▸ **TASK DIRECTIONS**: Write out every entry again exactly as it stands.

= = = = =

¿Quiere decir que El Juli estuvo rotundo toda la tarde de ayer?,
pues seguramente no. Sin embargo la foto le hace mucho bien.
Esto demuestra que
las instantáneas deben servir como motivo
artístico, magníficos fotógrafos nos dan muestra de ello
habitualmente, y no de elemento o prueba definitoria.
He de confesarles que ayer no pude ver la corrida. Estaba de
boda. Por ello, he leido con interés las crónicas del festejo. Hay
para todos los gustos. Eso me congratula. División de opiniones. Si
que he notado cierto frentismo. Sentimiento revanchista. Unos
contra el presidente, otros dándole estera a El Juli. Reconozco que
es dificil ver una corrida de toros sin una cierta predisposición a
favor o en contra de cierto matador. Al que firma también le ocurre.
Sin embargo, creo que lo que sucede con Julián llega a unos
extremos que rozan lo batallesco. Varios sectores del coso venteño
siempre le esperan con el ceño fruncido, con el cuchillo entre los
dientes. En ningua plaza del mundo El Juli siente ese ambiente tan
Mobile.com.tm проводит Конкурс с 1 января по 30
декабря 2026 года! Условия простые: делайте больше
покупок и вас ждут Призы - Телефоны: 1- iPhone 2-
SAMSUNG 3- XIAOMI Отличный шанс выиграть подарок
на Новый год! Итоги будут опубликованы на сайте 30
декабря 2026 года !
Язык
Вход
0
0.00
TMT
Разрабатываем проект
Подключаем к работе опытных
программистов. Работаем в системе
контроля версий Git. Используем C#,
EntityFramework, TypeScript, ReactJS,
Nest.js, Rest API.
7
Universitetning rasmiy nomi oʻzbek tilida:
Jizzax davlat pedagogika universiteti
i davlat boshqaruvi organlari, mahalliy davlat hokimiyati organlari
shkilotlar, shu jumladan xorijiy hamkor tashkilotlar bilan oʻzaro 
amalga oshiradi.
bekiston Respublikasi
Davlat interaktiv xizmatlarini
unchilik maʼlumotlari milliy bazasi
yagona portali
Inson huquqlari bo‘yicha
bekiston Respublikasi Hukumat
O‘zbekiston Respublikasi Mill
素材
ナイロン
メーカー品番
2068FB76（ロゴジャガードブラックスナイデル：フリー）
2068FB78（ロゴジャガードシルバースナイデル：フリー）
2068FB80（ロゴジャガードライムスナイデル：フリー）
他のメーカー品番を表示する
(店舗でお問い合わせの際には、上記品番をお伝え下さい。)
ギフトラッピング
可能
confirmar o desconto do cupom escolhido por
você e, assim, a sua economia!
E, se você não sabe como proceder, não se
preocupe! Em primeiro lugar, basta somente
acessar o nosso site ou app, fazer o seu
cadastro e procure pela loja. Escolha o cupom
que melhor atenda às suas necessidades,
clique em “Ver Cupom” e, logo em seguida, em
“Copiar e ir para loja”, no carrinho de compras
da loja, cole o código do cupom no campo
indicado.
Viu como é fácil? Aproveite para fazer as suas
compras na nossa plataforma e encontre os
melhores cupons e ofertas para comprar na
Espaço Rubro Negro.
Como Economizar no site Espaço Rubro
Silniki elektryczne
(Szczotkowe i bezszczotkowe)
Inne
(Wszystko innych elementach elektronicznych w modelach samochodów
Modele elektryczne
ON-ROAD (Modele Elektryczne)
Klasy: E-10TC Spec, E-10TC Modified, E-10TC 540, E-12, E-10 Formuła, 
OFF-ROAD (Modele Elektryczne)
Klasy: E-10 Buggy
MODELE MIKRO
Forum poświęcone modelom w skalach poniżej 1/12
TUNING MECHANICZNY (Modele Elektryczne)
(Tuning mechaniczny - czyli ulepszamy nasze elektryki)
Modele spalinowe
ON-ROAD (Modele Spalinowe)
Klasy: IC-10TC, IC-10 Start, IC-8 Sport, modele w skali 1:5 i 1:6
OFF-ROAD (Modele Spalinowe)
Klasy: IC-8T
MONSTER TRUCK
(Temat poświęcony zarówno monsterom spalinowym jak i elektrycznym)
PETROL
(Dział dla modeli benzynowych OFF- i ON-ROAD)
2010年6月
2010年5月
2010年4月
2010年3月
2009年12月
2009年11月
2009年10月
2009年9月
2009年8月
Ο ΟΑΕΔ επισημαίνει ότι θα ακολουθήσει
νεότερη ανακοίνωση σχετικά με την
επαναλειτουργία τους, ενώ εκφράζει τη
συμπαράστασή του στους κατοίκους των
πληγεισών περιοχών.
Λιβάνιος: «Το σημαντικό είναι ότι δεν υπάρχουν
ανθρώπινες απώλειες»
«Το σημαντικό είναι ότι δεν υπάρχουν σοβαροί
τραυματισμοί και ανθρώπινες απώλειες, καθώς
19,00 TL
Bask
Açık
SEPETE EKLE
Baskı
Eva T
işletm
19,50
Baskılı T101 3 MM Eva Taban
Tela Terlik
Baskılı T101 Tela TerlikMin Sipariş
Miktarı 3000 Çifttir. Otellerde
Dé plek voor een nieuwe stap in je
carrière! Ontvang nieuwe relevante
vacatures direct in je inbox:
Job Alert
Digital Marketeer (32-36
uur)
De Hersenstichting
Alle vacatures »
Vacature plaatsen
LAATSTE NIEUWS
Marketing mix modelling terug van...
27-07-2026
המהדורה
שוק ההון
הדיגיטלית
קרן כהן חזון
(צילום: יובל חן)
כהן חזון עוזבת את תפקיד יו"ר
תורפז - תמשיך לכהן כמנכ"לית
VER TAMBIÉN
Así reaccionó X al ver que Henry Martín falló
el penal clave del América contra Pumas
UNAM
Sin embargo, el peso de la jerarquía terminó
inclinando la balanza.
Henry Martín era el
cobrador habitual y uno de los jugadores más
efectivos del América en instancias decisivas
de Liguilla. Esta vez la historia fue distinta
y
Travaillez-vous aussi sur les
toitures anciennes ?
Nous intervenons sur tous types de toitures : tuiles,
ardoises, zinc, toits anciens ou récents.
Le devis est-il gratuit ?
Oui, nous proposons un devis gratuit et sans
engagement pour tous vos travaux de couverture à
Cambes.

= = = = =

▸ **ANSWER TO THIS TASK**:
¿Quiere decir que El Juli estuvo rotundo toda la tarde de ayer?,
pues seguramente no. Sin embargo la foto le hace mucho bien.
Esto demuestra que
las instantáneas deben servir como motivo
artístico, magníficos fotógrafos nos dan muestra de ello
habitualmente, y no de elemento o prueba definitoria.
He de confesarles que ayer no pude ver la corrida. Estaba de
boda. Por ello, he leido con interés las crónicas del festejo. Hay
para todos los gustos. Eso me congratula. División de opiniones. Si
que he notado cierto frentismo. Sentimiento revanchista. Unos
contra el presidente, otros dándole estera a El Juli. Reconozco que
es dificil ver una corrida de toros sin una cierta predisposición a
favor o en contra de cierto matador. Al que firma también le ocurre.
Sin embargo, creo que lo que sucede con Julián llega a unos
extremos que rozan lo batallesco. Varios sectores del coso venteño
siempre le esperan con el ceño fruncido, con el cuchillo entre los
dientes. En ningua plaza del mundo El Juli siente ese ambiente tan
Mobile.com.tm проводит Конкурс с 1 января по 30
декабря 2026 года! Условия простые: делайте больше
покупок и вас ждут Призы - Телефоны: 1- iPhone 2-
SAMSUNG 3- XIAOMI Отличный шанс выиграть подарок
на Новый год! Итоги будут опубликованы на сайте 30
декабря 2026 года !
Язык
Вход
0
0.00
TMT
Разрабатываем проект
Подключаем к работе опытных
программистов. Работаем в системе
контроля версий Git. Используем C#,
EntityFramework, TypeScript, ReactJS,
Nest.js, Rest API.
7
Universitetning rasmiy nomi oʻzbek tilida:
Jizzax davlat pedagogika universiteti
i davlat boshqaruvi organlari, mahalliy davlat hokimiyati organlari
shkilotlar, shu jumladan xorijiy hamkor tashkilotlar bilan oʻzaro 
amalga oshiradi.
bekiston Respublikasi
Davlat interaktiv xizmatlarini
unchilik maʼlumotlari milliy bazasi
yagona portali
Inson huquqlari bo‘yicha
bekiston Respublikasi Hukumat
O‘zbekiston Respublikasi Mill
素材
ナイロン
メーカー品番
2068FB76（ロゴジャガードブラックスナイデル：フリー）
2068FB78（ロゴジャガードシルバースナイデル：フリー）
2068FB80（ロゴジャガードライムスナイデル：フリー）
他のメーカー品番を表示する
(店舗でお問い合わせの際には、上記品番をお伝え下さい。)
ギフトラッピング
可能
confirmar o desconto do cupom escolhido por
você e, assim, a sua economia!
E, se você não sabe como proceder, não se
preocupe! Em primeiro lugar, basta somente
acessar o nosso site ou app, fazer o seu
cadastro e procure pela loja. Escolha o cupom
que melhor atenda às suas necessidades,
clique em “Ver Cupom” e, logo em seguida, em
“Copiar e ir para loja”, no carrinho de compras
da loja, cole o código do cupom no campo
indicado.
Viu como é fácil? Aproveite para fazer as suas
compras na nossa plataforma e encontre os
melhores cupons e ofertas para comprar na
Espaço Rubro Negro.
Como Economizar no site Espaço Rubro
Silniki elektryczne
(Szczotkowe i bezszczotkowe)
Inne
(Wszystko innych elementach elektronicznych w modelach samochodów
Modele elektryczne
ON-ROAD (Modele Elektryczne)
Klasy: E-10TC Spec, E-10TC Modified, E-10TC 540, E-12, E-10 Formuła, 
OFF-ROAD (Modele Elektryczne)
Klasy: E-10 Buggy
MODELE MIKRO
Forum poświęcone modelom w skalach poniżej 1/12
TUNING MECHANICZNY (Modele Elektryczne)
(Tuning mechaniczny - czyli ulepszamy nasze elektryki)
Modele spalinowe
ON-ROAD (Modele Spalinowe)
Klasy: IC-10TC, IC-10 Start, IC-8 Sport, modele w skali 1:5 i 1:6
OFF-ROAD (Modele Spalinowe)
Klasy: IC-8T
MONSTER TRUCK
(Temat poświęcony zarówno monsterom spalinowym jak i elektrycznym)
PETROL
(Dział dla modeli benzynowych OFF- i ON-ROAD)
2010年6月
2010年5月
2010年4月
2010年3月
2009年12月
2009年11月
2009年10月
2009年9月
2009年8月
Ο ΟΑΕΔ επισημαίνει ότι θα ακολουθήσει
νεότερη ανακοίνωση σχετικά με την
επαναλειτουργία τους, ενώ εκφράζει τη
συμπαράστασή του στους κατοίκους των
πληγεισών περιοχών.
Λιβάνιος: «Το σημαντικό είναι ότι δεν υπάρχουν
ανθρώπινες απώλειες»
«Το σημαντικό είναι ότι δεν υπάρχουν σοβαροί
τραυματισμοί και ανθρώπινες απώλειες, καθώς
19,00 TL
Bask
Açık
SEPETE EKLE
Baskı
Eva T
işletm
19,50
Baskılı T101 3 MM Eva Taban
Tela Terlik
Baskılı T101 Tela TerlikMin Sipariş
Miktarı 3000 Çifttir. Otellerde
Dé plek voor een nieuwe stap in je
carrière! Ontvang nieuwe relevante
vacatures direct in je inbox:
Job Alert
Digital Marketeer (32-36
uur)
De Hersenstichting
Alle vacatures »
Vacature plaatsen
LAATSTE NIEUWS
Marketing mix modelling terug van...
27-07-2026
המהדורה
שוק ההון
הדיגיטלית
קרן כהן חזון
(צילום: יובל חן)
כהן חזון עוזבת את תפקיד יו"ר
תורפז - תמשיך לכהן כמנכ"לית
VER TAMBIÉN
Así reaccionó X al ver que Henry Martín falló
el penal clave del América contra Pumas
UNAM
Sin embargo, el peso de la jerarquía terminó
inclinando la balanza.
Henry Martín era el
cobrador habitual y uno de los jugadores más
efectivos del América en instancias decisivas
de Liguilla. Esta vez la historia fue distinta
y
Travaillez-vous aussi sur les
toitures anciennes ?
Nous intervenons sur tous types de toitures : tuiles,
ardoises, zinc, toits anciens ou récents.
Le devis est-il gratuit ?
Oui, nous proposons un devis gratuit et sans
engagement pour tous vos travaux de couverture à
Cambes.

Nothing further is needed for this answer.